By Jason Pan / Staff reporter
An advocacy group has urged the government to crack down on Shopee Taiwan Co Ltd (樂購蝦皮), as the subsidiary of Singapore-based Sea Ltd (冬海集團) allegedly enables Chinese entities to gather information on Taiwanese users.
The Economic Democracy Union said that the new Cabinet, which took office on Tuesday, should take action, after the Financial Supervisory Commission (FSC) under its chairman, Huang Tien-mu (黃天牧), allegedly broke its promise to scrutinize platforms accused of being covertly run by Chinese entities and draft stricter regulations to rein in practices that benefit China.
Union researcher Ou Hsu-shao (歐栩韶) said the Shopee Taiwan owner is backed by Chinese capital, with Tencent Holdings (騰訊) holding a 39.7 percent stake in it when the local subsidiary was registered in 2015.
It had as of last year reduced its stake to 18.7 percent, but the number of incidents that suggest that the platform does not adhere to the necessary data security standards remains high, Ou told a briefing at the legislature.
“Shopee had three serious network shutdowns last year, in which registration data of Taiwanese sellers and customers were compromised,” Ou said, adding that the explanations given by company executives were not convincing.
“They did not present plans to compensate people whose data were compromised, and the FSC did nothing about it,” Ou said.
A network failure at Cathay United Bank in October last year prompted the FSC to fine it NT$12 million (US$404,040 at the current exchange rate), and the watchdog should have imposed a similar penalty on Shopee, Ou said.
“The FSC does not regulate capital flows at Shopee, as it is operating without an electronic payments license,” Ou said. “Taiwan’s outdated financial regulations do not cover such e-commerce business activities.”
Ou said Huang had promised to take action, “but near the end of last year, the FSC chairman said the process would take until June,” Ou said.
The researcher also accused the e-commerce platform of seeking to drive competitors out of the market.
“Shopee Taiwan initially offered free delivery for all orders.
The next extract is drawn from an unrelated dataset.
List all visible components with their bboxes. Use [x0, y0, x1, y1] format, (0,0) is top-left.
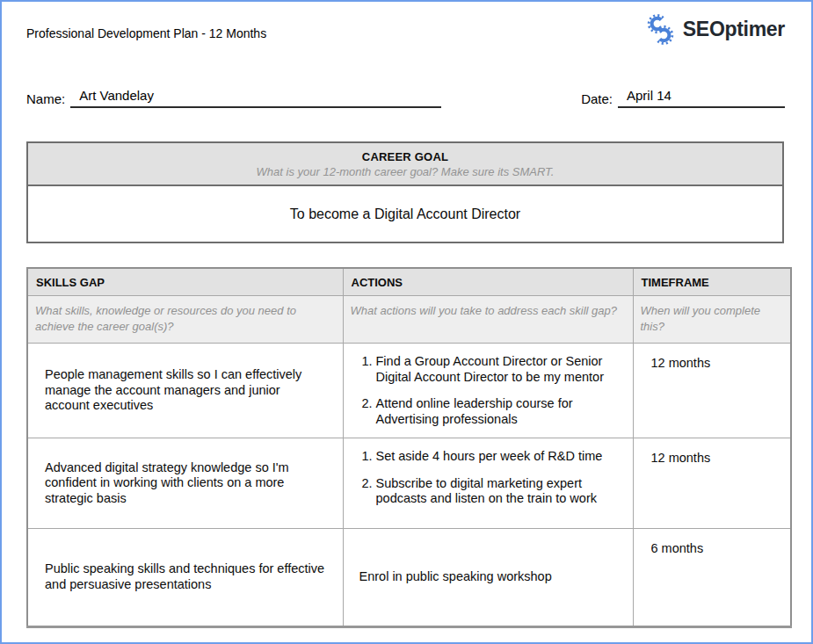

After that led to many people signing up, it raised its delivery rates, including six times last year,” Ou said, adding that such practices contravene the Fair Trade Act (公平交易法).
The Economic Democracy Union has received many reports of Chinese entities selling the registration information of Taiwanese users, Ou said.
“Our investigation showed increased fund flows between accounts in Taiwan and China,” union member Chen Ku-hsiung (陳估熊) said.
Such activities might be used for regular money transfers between Taiwan and China that are outside the purview of the government, Chen said, adding that illicit political donations and vote-buying in next year’s presidential and legislative elections could be processed via Shopee.
Contraband articles offered by Chinese sellers are increasingly promoted on Shopee Taiwan, Chen said, adding that importing such goods would contravene the law.
There are health concerns regarding food items, including peanuts, fruits and seafood, offered by Chinese sellers, Chen said.
“Shopee is engaged in illegally importing Chinese goods, but the government is doing nothing about it,” Chen said.
Deputy Premier Cheng Wen-tsan (鄭文燦), who is convener of the Consumer Protection Committee, should make dealing with consumer rights contraventions at Shopee a priority, Chen said.
Ou said that the new Cabinet should scrutinize electronic payments at Shopee.
“If the practices continue and the government does not take action, they could lead to a financial crisis and social turmoil,” Ou said. “The funds of Taiwanese users might become unavailable to them.”